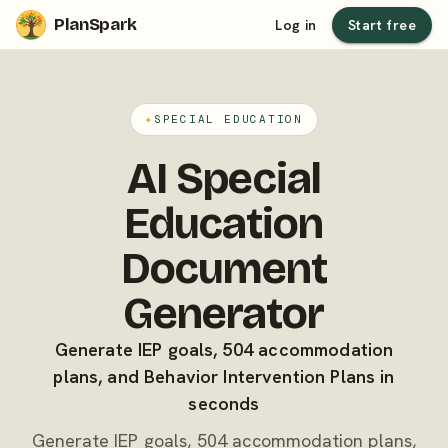
PlanSpark
Log in
Start free
✦
SPECIAL EDUCATION
AI Special
Education
Document
Generator
Generate IEP goals, 504 accommodation
plans, and Behavior Intervention Plans in
seconds
Generate IEP goals, 504 accommodation plans,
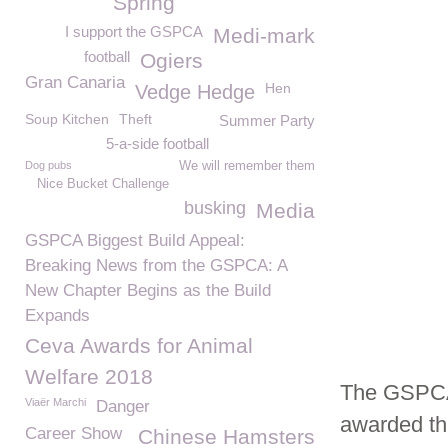
Spring
I support the GSPCA
Medi-mark
football
Ogiers
Gran Canaria
Hen
Vedge Hedge
Soup Kitchen
Theft
Summer Party
5-a-side football
Dog pubs
We will remember them
Nice Bucket Challenge
busking
Media
GSPCA Biggest Build Appeal:
Breaking News from the GSPCA: A
New Chapter Begins as the Build
Expands
Ceva Awards for Animal
Welfare 2018
The GSPCA 
Viaër Marchi
Danger
awarded th
Career Show
Chinese Hamsters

========================================

Task to complete:
What lines of the preceding data include the string "accommodation"? Pull them out.

Result below:
Generate IEP goals, 504 accommodation
Generate IEP goals, 504 accommodation plans,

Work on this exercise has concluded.